O lustre (1946), segundo romance de Clarice Lispector, foi escrito quando a autora vivia na Europa, tendo sido finalizado em Nápoles, ao término da II Guerra Mundial. Nele se reconhecem características já anunciadas em Perto do coração selvagem: enredo sem estrutura definida e fluxo de consciência, que valoriza as sensações e a percepção das coisas.
O livro conta a história de Virgínia, desde a infância na Granja Quieta até a vida solitária na cidade. O título remete ao elemento decorativo da casa paterna: “Havia o lustre. A grande aranha escandecia. Olhava-o imóvel, inquieta, parecia pressentir uma vida terrível. Aquela existência de gelo. Uma vez! Uma vez a um relance – o lustre se espargia em crisântemos e alegria. Outra vez – enquanto ela corria atravessando a sala – ele era uma casta semente”. Associado às imagens da aranha e do crisântemo (usada em rituais fúnebres), inseto e flor, o lustre introduz uma poética feminina trágica: prevê a “vida terrível” de personagens vocacionados ao isolamento, conflito e à falta de afeto.

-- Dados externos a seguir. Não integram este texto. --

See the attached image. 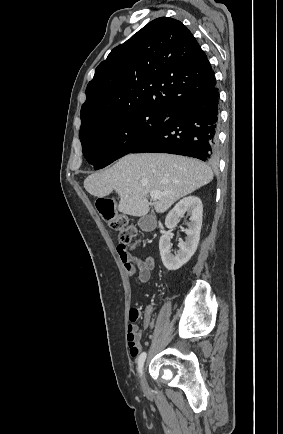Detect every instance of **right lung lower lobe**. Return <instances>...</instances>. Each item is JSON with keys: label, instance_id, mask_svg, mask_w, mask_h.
Masks as SVG:
<instances>
[{"label": "right lung lower lobe", "instance_id": "1", "mask_svg": "<svg viewBox=\"0 0 283 434\" xmlns=\"http://www.w3.org/2000/svg\"><path fill=\"white\" fill-rule=\"evenodd\" d=\"M218 99L214 86L178 105L131 153H170L214 162L217 157Z\"/></svg>", "mask_w": 283, "mask_h": 434}]
</instances>
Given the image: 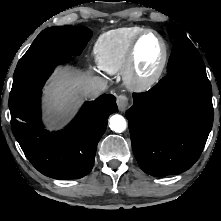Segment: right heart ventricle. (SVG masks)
I'll return each instance as SVG.
<instances>
[{"label":"right heart ventricle","mask_w":221,"mask_h":221,"mask_svg":"<svg viewBox=\"0 0 221 221\" xmlns=\"http://www.w3.org/2000/svg\"><path fill=\"white\" fill-rule=\"evenodd\" d=\"M143 30L144 27L127 26L101 34L94 46L98 66L109 74L123 71L130 46Z\"/></svg>","instance_id":"right-heart-ventricle-1"}]
</instances>
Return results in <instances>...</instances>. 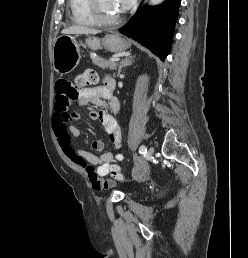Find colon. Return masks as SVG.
Here are the masks:
<instances>
[{"label":"colon","mask_w":248,"mask_h":258,"mask_svg":"<svg viewBox=\"0 0 248 258\" xmlns=\"http://www.w3.org/2000/svg\"><path fill=\"white\" fill-rule=\"evenodd\" d=\"M98 81V75L93 70H86L84 72L79 73L75 78V86L72 89V96L76 98L79 92L87 87L96 84ZM111 176L113 179L117 181H123L124 175L121 173L118 166H113L111 168Z\"/></svg>","instance_id":"obj_1"}]
</instances>
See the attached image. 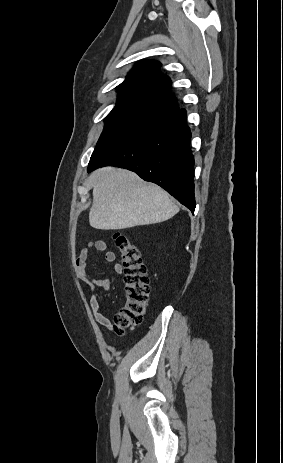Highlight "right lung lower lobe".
Listing matches in <instances>:
<instances>
[{
	"label": "right lung lower lobe",
	"instance_id": "98d812e1",
	"mask_svg": "<svg viewBox=\"0 0 283 463\" xmlns=\"http://www.w3.org/2000/svg\"><path fill=\"white\" fill-rule=\"evenodd\" d=\"M185 109L176 108L92 155L88 172L106 165L136 172L158 184L194 213V158Z\"/></svg>",
	"mask_w": 283,
	"mask_h": 463
}]
</instances>
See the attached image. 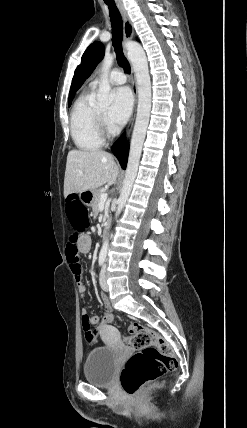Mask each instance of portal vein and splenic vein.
<instances>
[{
  "label": "portal vein and splenic vein",
  "mask_w": 247,
  "mask_h": 428,
  "mask_svg": "<svg viewBox=\"0 0 247 428\" xmlns=\"http://www.w3.org/2000/svg\"><path fill=\"white\" fill-rule=\"evenodd\" d=\"M108 194L107 193H103L100 197V204H104L107 200Z\"/></svg>",
  "instance_id": "obj_1"
}]
</instances>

No romance, a morte é uma presença para a protagonista: sua indiferença pelo que a vida pode ter de Eros; o suposto afogamento de um homem, que a assombra mesmo adulta; a recordação de quando, em criança, acompanha o estado intermitente da avó entre vida e morte; e a Sociedade das Sombras, criada por seu irmão Daniel para torturá-la. A crítica Olga de Sá (Cadernos de Literatura Brasileira, do IMS) identifica “na ficção clariciana, uma metafisica da morte”; o “paradigma talvez seja Virgínia de O lustre, que morre no final da narrativa, mas cuja morte é indicada desde o início”.
A protagonista padece de vesguice física e existencial. A compreensão limitada do mundo a aproxima de Lucrécia, de A cidade sitiada. Desde a infância, Virgínia desmaia facilmente, sentindo prazer com a “sensação de voo rasante”, e cria relações negativas com as pessoas. Também neste sentido, a imagem do lustre evoca a falta, o que não brilha, como a existência opaca de Virgínia: “O lustre implume. Como um grande e trêmulo cálice d’água”.
O escritor Lúcio Cardoso, amigo íntimo de Clarice, considerou o título do livro aquém da singularidade da autora. Ela respondeu: “Exatamente pelo que você não gostou, pela pobreza dele, é que eu gosto. Nunca consegui mesmo convencer você de que eu sou pobre. (…) Infelizmente, quanto mais pobre, com mais enfeites me enfeito. No dia em que eu conseguir uma forma tão pobre como eu o sou por dentro, em vez de carta, você receberá uma caixinha cheia de pó de Clarice”.